Doomsday Warning: World’s Major Cities would be Wiped Out when Sea Rises
If all the ice melted and sea level rises 216 feet, the world's major cities would be wiped out from the face of the Earth and consumed by the sea.
An interactive map created by the National Geographic can predict this phenomenon and can show the ruinous effect if all ice melted and water surges uncontrollably from the oceans and seas.
In Australia, an inland sea the size of Ireland can wipe out Sydney, Melbourne, Adelaide, Darwin and Perth - which are homes to four out of five Australians.
The predicted rising sea level could transform South Australia's Lake Eyre to a colossal inland sea that would wipe out Murray River and the surrounding area.

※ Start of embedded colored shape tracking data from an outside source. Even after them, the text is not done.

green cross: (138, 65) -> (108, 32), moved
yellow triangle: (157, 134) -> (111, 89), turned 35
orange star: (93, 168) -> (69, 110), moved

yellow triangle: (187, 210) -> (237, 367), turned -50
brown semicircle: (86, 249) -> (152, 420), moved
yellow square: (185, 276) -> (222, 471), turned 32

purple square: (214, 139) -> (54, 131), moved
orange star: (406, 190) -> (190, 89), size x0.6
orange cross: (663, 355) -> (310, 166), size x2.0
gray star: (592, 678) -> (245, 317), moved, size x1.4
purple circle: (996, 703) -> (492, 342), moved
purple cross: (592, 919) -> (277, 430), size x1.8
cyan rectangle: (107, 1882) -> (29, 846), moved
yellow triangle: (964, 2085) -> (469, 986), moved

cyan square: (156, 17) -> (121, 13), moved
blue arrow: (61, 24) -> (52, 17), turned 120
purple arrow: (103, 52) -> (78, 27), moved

In the United States, if sea levels rose by approximately 70 metres, the sea would already consume New York along with the entire and heavily populated east coast. In actuality, the entire Atlantic sea would swallow up Florida and the Gulf Coast. In California, San Francisco's hills would be divided to a group of small islands and the Central Valley would become a giant bay. The Gulf of California will reach north passing the latitude of San Diego.
In South America, the Amazon Basin in the north and the Paraguay River Basin in the south would overflow as Atlantic inlets, and would then wipe out Buenos Aires, Coastal Uruguay and most of Paraguay.

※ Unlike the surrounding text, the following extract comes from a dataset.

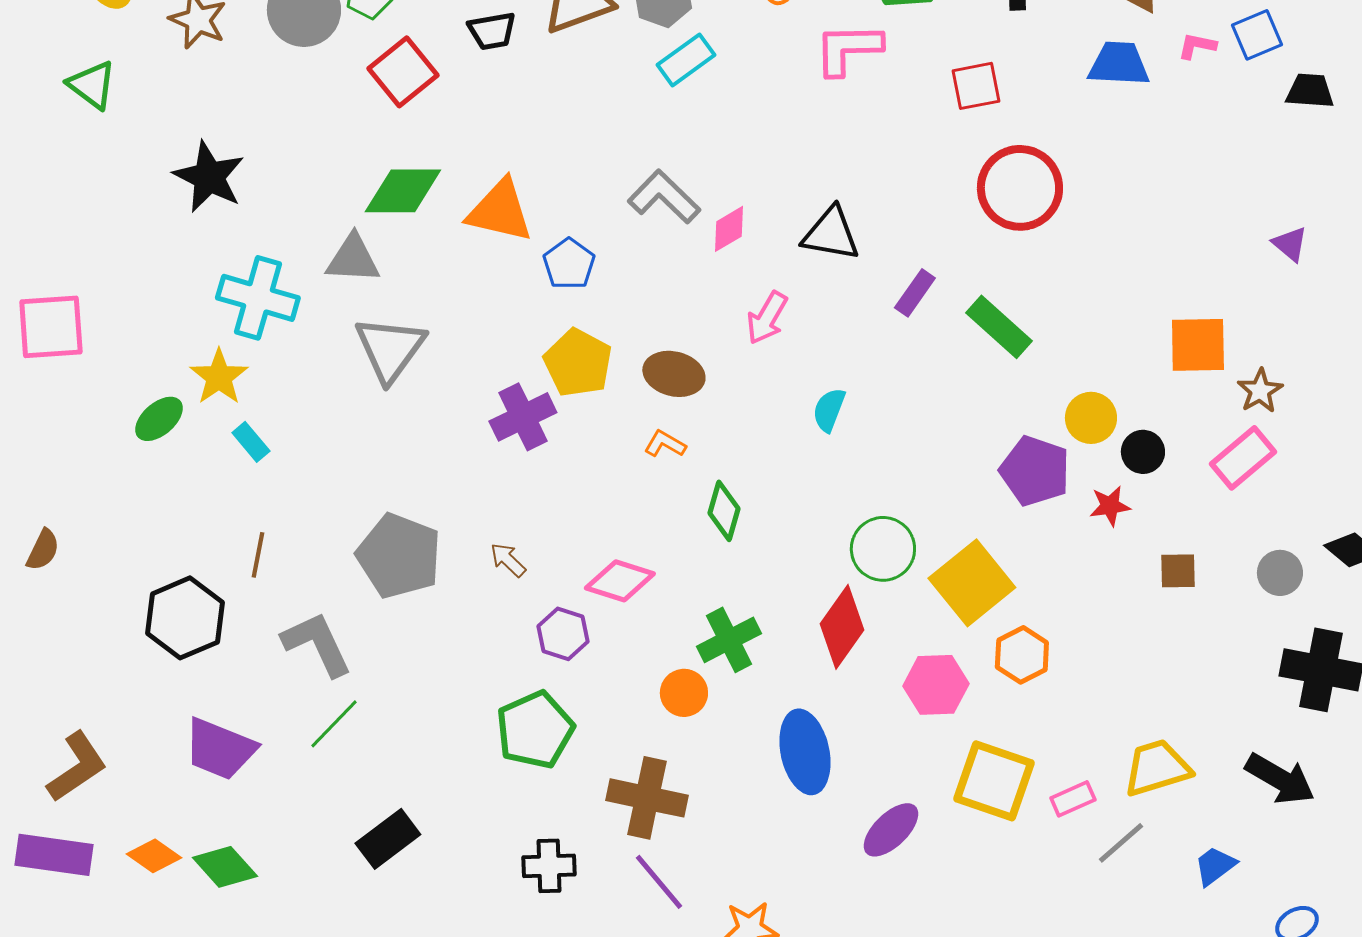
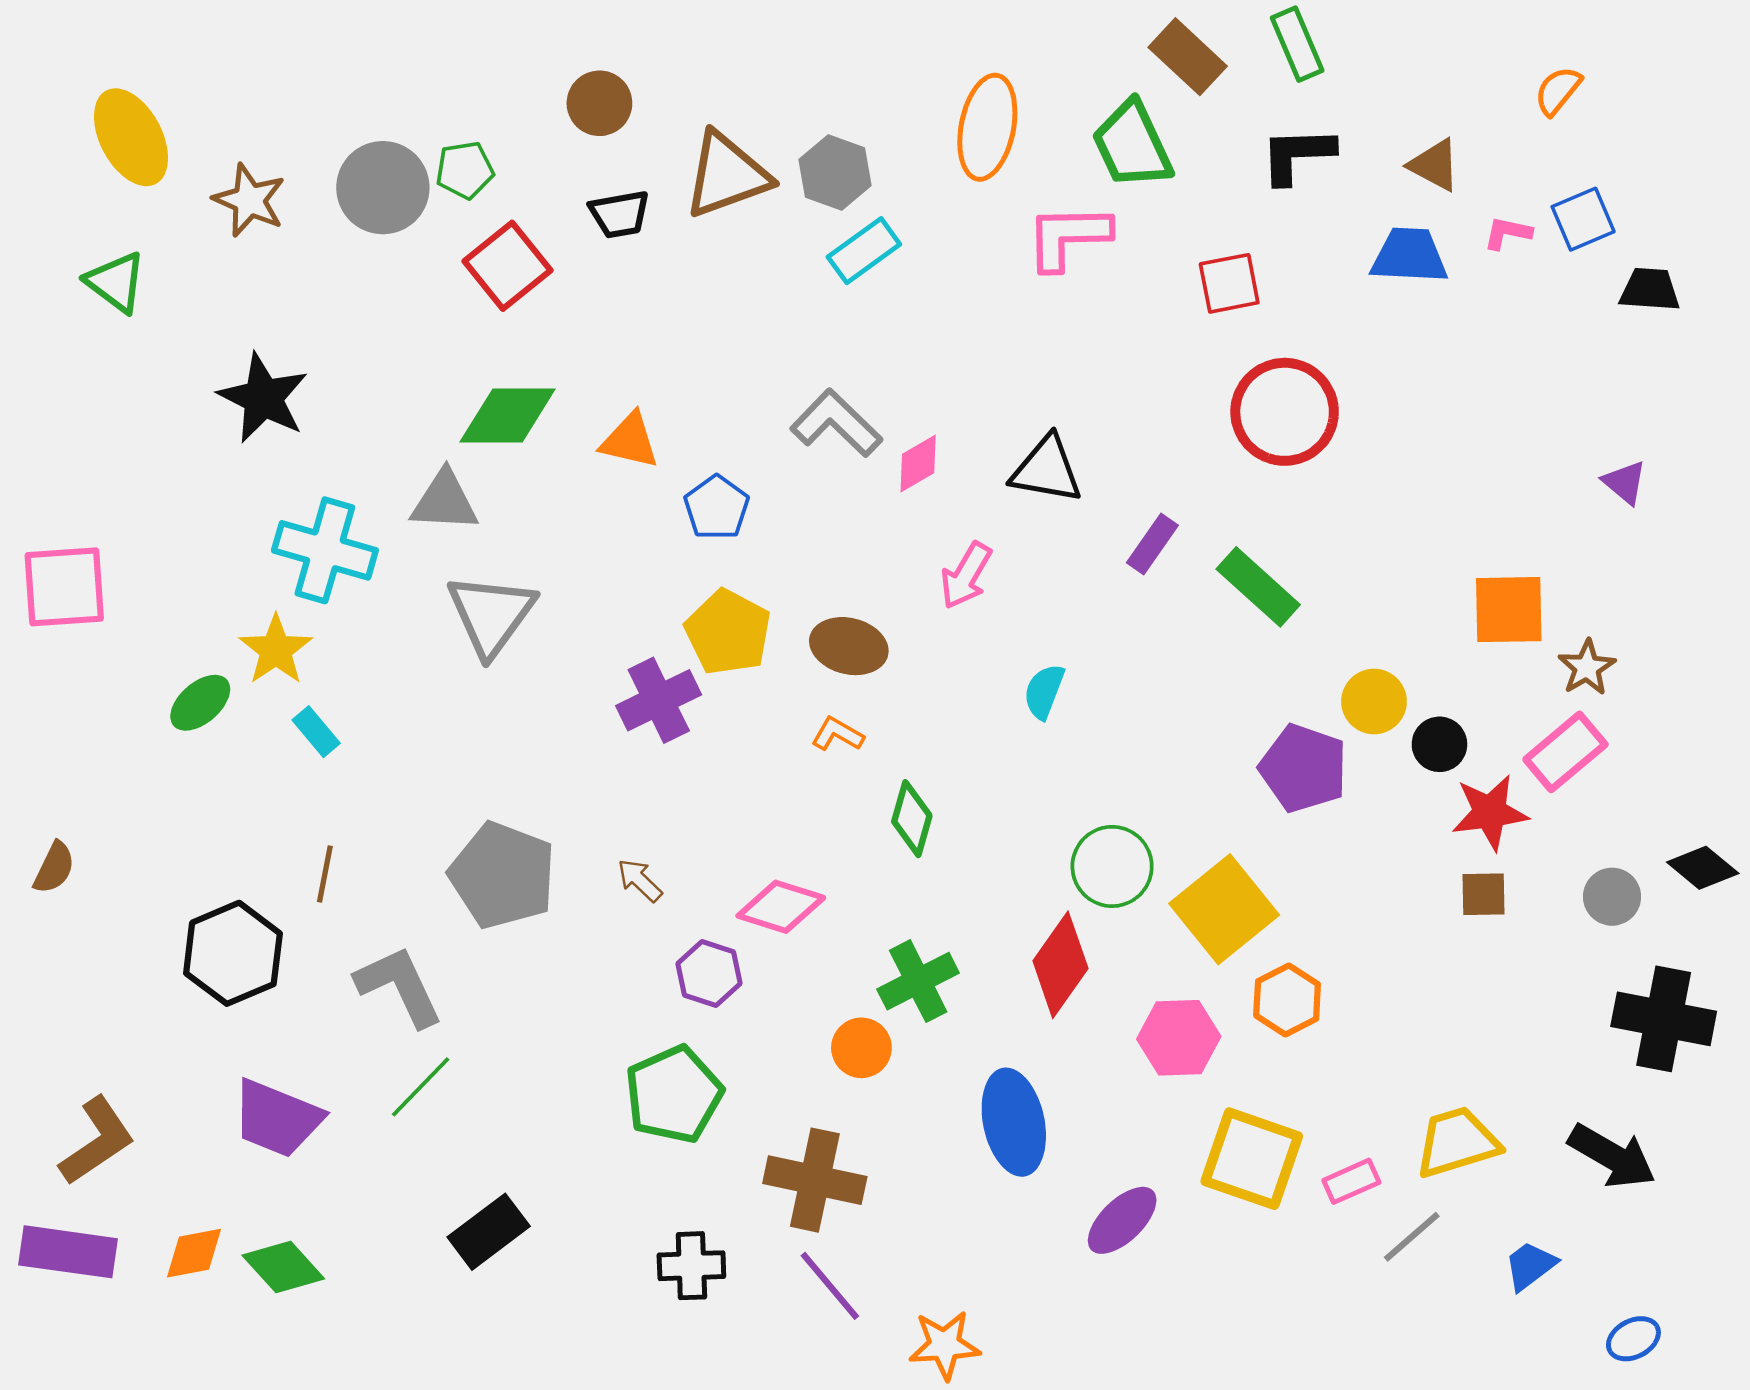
orange triangle: (500, 211) -> (630, 441), size x0.7
red star: (1110, 506) -> (1490, 812), moved, size x1.5
orange diamond: (154, 856) -> (194, 1253), turned -46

In Europe, London, Venice, the Netherlands, and a large part of Denmark would vanish. The Mediterranean would combine the Black and Caspian seas into a massive body of water.

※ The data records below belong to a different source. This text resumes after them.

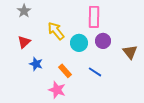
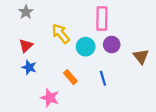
blue star: (36, 64) -> (29, 67), moved
blue line: (95, 72) -> (103, 78), turned 40
pink star: (57, 90) -> (50, 98), moved

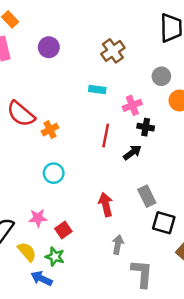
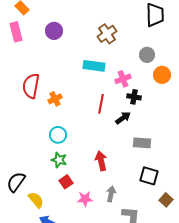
cyan rectangle: (97, 90) -> (94, 66), size x1.5
red semicircle: (21, 114) -> (31, 86), turned 60
gray rectangle: (147, 196) -> (142, 143), moved, turned -60
pink star: (38, 218) -> (85, 199), moved
green star: (55, 257) -> (59, 160), moved

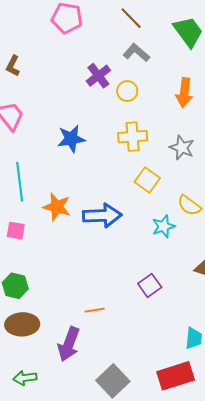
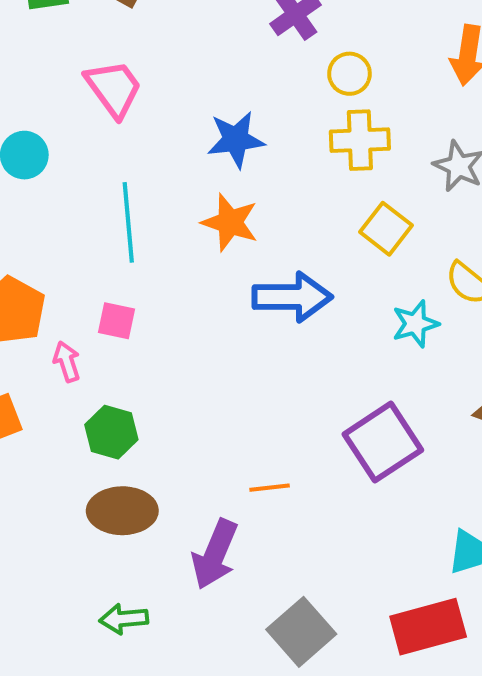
yellow circle: (127, 91) -> (349, 74), moved
orange star: (57, 207) -> (230, 222), moved
purple square: (150, 285) -> (383, 442), size x1.6

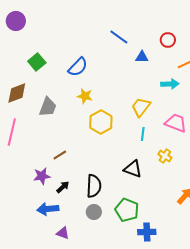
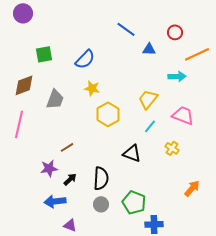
green square: (37, 62) -> (44, 54), turned 30
cyan line: (143, 134) -> (150, 126), turned 32
black triangle: (133, 169) -> (132, 153), moved

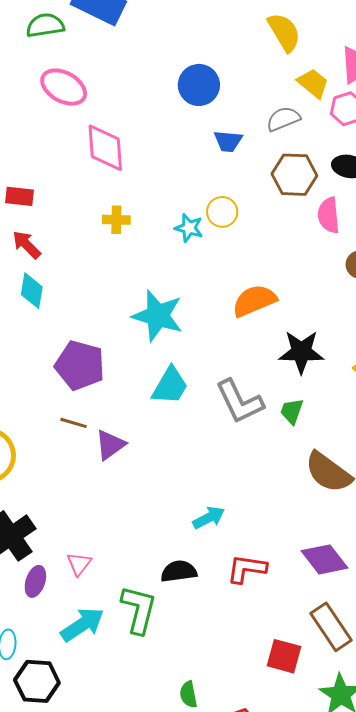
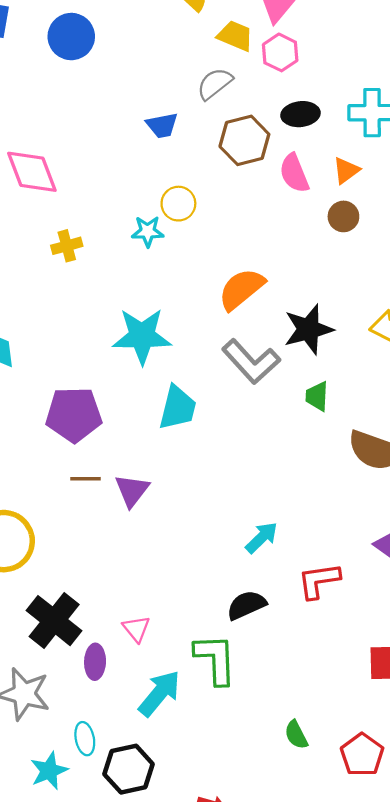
blue circle: (199, 85) -> (71, 37), moved
gray L-shape: (240, 402) -> (251, 362), moved

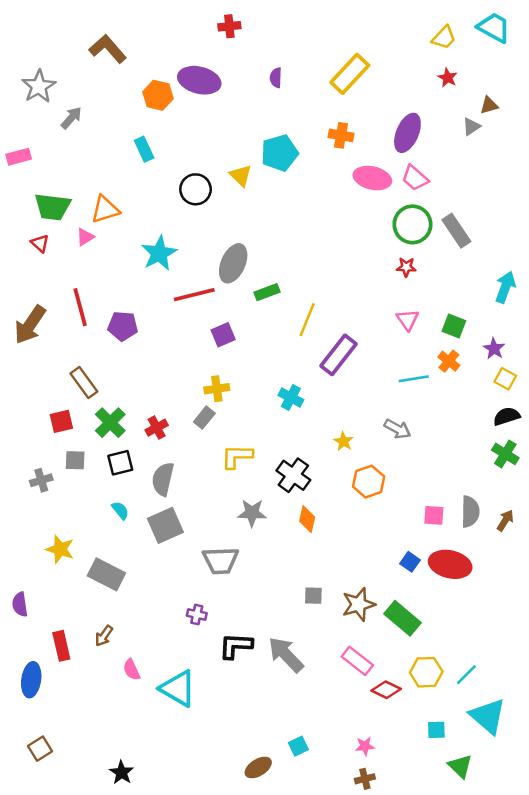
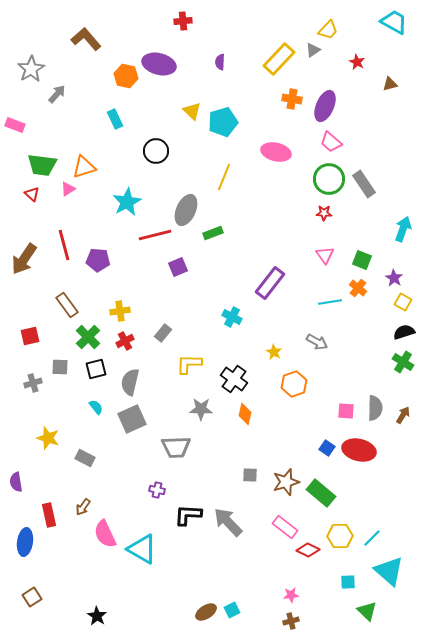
yellow trapezoid: (444, 38) -> (328, 30), moved
gray triangle: (471, 127) -> (313, 50), moved
orange cross: (341, 135) -> (292, 99), moved
pink rectangle: (19, 157) -> (15, 125), turned 36
yellow triangle: (241, 176) -> (192, 111), moved
pink ellipse: (372, 178) -> (276, 152), moved
yellow line: (307, 320) -> (224, 177), moved
yellow cross: (217, 389) -> (120, 311), moved
red square: (61, 421) -> (30, 336), moved
gray rectangle: (106, 574) -> (85, 458), size x0.7
pink semicircle: (132, 670) -> (105, 534), size x1.6
cyan square: (298, 746) -> (232, 610), moved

Africa would then become squalid, impossible for human living conditions, due to Earth's rising heat.
Egypt, Alexandria and Cairo would not be wiped out but will be flooded by the Mediterranean.
China would be heavily flooded, as well as Bangladesh and the coastal parts of India. The deluge of the Mekong Delta would transform Cambodia's Cardamom Mountains into an island.
The interactive map warned that if people "burn out all the Earth's supply of coal, oil and gas, adding some five trillion more tons of carbon to the atmosphere, we'll create a very hot Earth with an average temperature of perhaps 80 degrees Fahrenheit instead of the current 58. Large swaths of it might become too hot for humans. And it would likely be ice free for the first time in more than 30 million years."
Some scientists predicted that the phenomenon would likely take place about 5,000 years from now.